The date was August 15, 2008, and this picture was taken by my dearest, QH, right after the stunning ceremony and when liberty call was given. I have never in my life seen such a display of skill and precision in all of my life, and probably never will again. If you have a spouse or child in the armed services, I highly recommend you attend this ceremony.
Without boring you with all the details, let me just hit the high points. We left Thursday morning and hit rain and road construction from Wisconsin to Chicago. Once we arrived there, we got lost following my TripTix that was wrong. Finally we made it to our hotel, checked in and went for a drive, trying to get our bearings. It was a good thing QH invested in a GPS.
Friday morning, I was very glad I picked a hotel that was only 1.8 miles from the base. We left the hotel and hit traffic that would make a Floridian think it was Spring Break. It took us about a half an hour to make to our destination.
We knew that with the dangers in this world, there would be security. Random searches were being conducted in the dozen or so cars to our right. We were in a different group and the most we had was a large German Shepard who sniffed around our car while they checked our ID's. We were directed to park and after going through another check, we made our way to the building where the graduation was to be held.
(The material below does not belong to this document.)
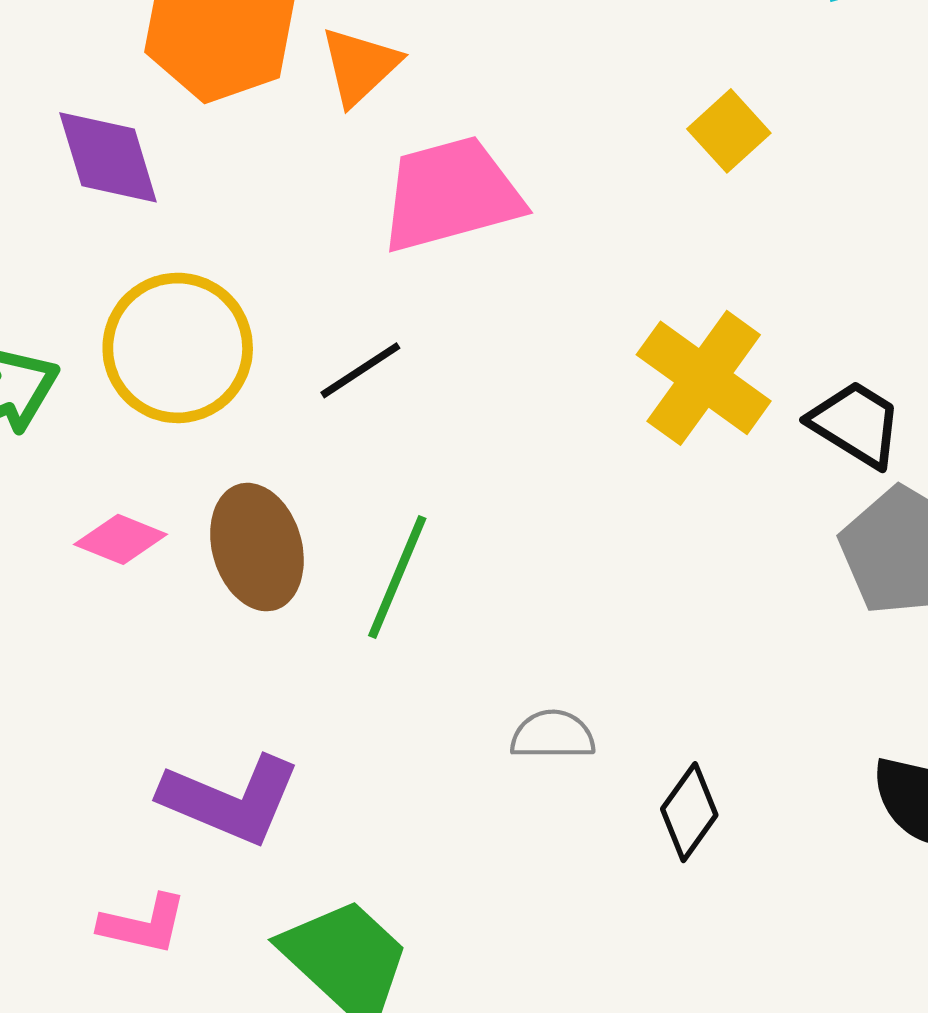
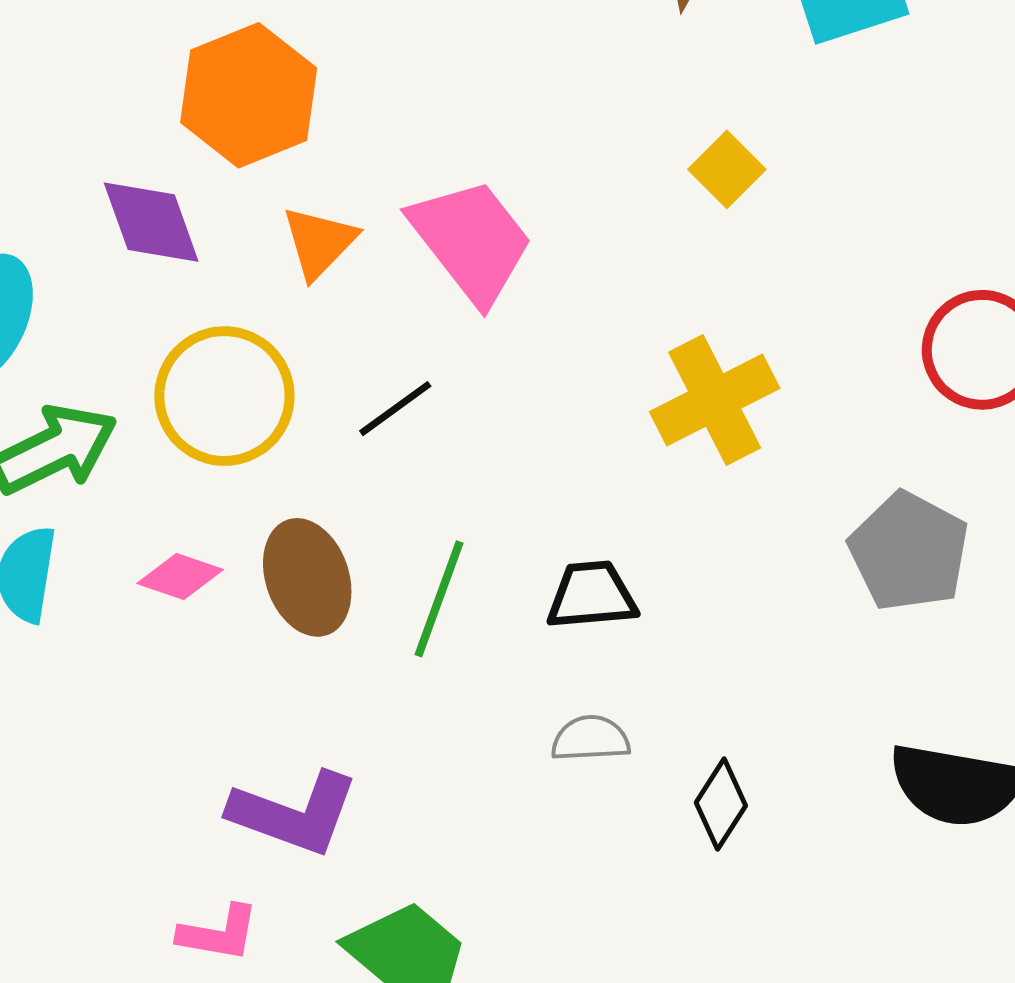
orange triangle: (360, 66) -> (319, 242), moved
pink trapezoid: (451, 194) -> (471, 241), turned 70
yellow cross: (704, 378) -> (715, 400), turned 30
black trapezoid: (856, 424) -> (592, 595), moved, turned -34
We were not allowed to take any pictures of our recruit/graduate out in front of any of the buildings or our cameras would be confiscated and the memory cards and film wiped clean and returned. That is the state of the world we live in today, my friends. Totally understandable on their part, and I never felt so safe leaving stuff in the car before.
Once we were seated in the section of Alex's division (293), we waited for things to begin, and watched a short film showing all the things the recruits had been through (hair shaving, ironing, fire training and the "confidence chamber", a.k.a. the gas chamber where they experience tear gas with and without the gas mask), and then the band came in. Then all the brass came in and were seated. Then the flags came in, carried by graduating recruits and representing each of the 50 states in the order they were added to the Union.
As each division came through, I searched all over looking for Alex, but couldn't find him until near the end of the ceremony when QH pointed him out off to the right and in the back. He wasn't wearing the "Sally Jesse Raphael" style glasses like I pictured and instead wore his "civilian" glasses.
I was ok emotionally until the Star Spangled Banner and the tears began to roll as I stood, hand over my heart thinking about how these young men and women were here to serve this great country of ours, the United States of America, and all of those who had passed through those doors on a day, just like that day, and went on to make the ultimate sacrifice. I looked around and I was not alone in being emotional, even if our thoughts were different, our skin color was different and we all came from different places. In that building, at that moment, I was proud to be a citizen of America and felt sure that everyone else in that place, felt that very same thing.
Once the review was over, and the liberty call was made, the wave of unbridled joy and happiness almost knocked you over! We made our way onto the floor and found Alex, and took some pictures. I didn't turn into a blubbering idiot, crying and running over to him, because I didn't want to embarrass him. I was just so happy to see him, and I think he was happy to see us.
On the way to the car, we received the best gift of all. Because he was only moving from RTC (Recruit Training Command) to another section on base, he was given liberty overnight on Friday and Saturday! He had to move the day of graduation, so we went back to the hotel and asked them if we could get a room with 2 beds, not just one. We were blessed to get one, and we were so happy that we would have that extra time with him.
One of the first things we did was go to dinner. We found a nice little place called Flanagan's, just down the road from the hotel, and we had dinner there. The town was full of graduating recruits and their families. We met a nice young man that Alex was in boot camp with and his family and found out they lived in Watertown, Minnesota.
The food was great and plentiful and priced fairly. Our waitress, Kathy (or Cathy), was kind enough to give us some tips about cleaning white uniforms with club soda, and also drew us directions to Wal-Mart on the map on the back of one of their menus. We saw they had a breakfast buffet on Saturday and Sunday mornings, so we decided to come back the next morning for that.
We drove all over, mostly down Sheridan Drive where the snazzy lake homes were and Alex got to see Lake Michigan. I had him call my parents and talk to them, and he called my brother and talked to him. I ran out of minutes before he could call my sister, and then my battery went dead and we had to go to Wal-Mart to buy a charger because I forgot my chargers at home.
Our plan for Saturday was to find the Navy Pier. Some friends recommended we go there if we didn't go anyplace else. We mapped out where we needed to be and went back to the hotel for sleep.